▸ INSTRUCTIONS FOR THE TASK
The answer should be an exact repeat of the stretch of material below from the line containing "தீர்க்கமான முடிவு எடுக்கப்படும் என்றும் அவர்" through the line containing "எச்சரிக்கை விடுத்துள்ளார்.".

▸ RECORDS PROVIDED
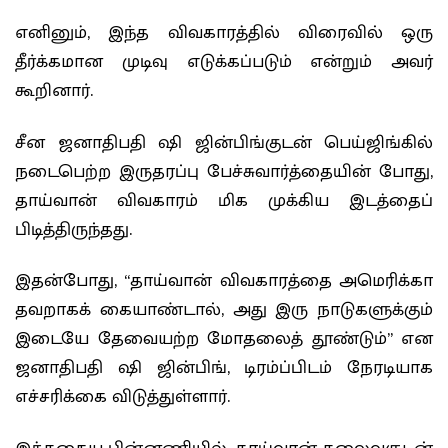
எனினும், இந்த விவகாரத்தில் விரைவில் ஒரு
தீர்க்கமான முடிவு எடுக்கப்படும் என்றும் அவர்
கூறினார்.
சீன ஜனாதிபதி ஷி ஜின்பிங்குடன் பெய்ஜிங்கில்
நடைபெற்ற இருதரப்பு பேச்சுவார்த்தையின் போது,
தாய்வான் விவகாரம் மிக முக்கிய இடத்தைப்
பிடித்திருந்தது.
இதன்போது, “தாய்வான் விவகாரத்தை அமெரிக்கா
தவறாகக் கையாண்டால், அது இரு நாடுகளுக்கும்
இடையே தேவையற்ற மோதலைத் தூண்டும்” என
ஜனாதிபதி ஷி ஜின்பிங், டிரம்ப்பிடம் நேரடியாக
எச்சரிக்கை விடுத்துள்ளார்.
--
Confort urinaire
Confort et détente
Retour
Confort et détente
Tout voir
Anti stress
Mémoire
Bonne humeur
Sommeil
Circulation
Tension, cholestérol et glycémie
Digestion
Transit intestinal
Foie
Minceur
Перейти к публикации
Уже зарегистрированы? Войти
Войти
==
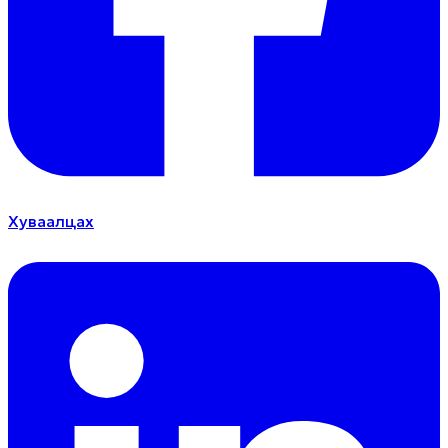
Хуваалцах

▸ TASK RESULT
தீர்க்கமான முடிவு எடுக்கப்படும் என்றும் அவர்
கூறினார்.
சீன ஜனாதிபதி ஷி ஜின்பிங்குடன் பெய்ஜிங்கில்
நடைபெற்ற இருதரப்பு பேச்சுவார்த்தையின் போது,
தாய்வான் விவகாரம் மிக முக்கிய இடத்தைப்
பிடித்திருந்தது.
இதன்போது, “தாய்வான் விவகாரத்தை அமெரிக்கா
தவறாகக் கையாண்டால், அது இரு நாடுகளுக்கும்
இடையே தேவையற்ற மோதலைத் தூண்டும்” என
ஜனாதிபதி ஷி ஜின்பிங், டிரம்ப்பிடம் நேரடியாக
எச்சரிக்கை விடுத்துள்ளார்.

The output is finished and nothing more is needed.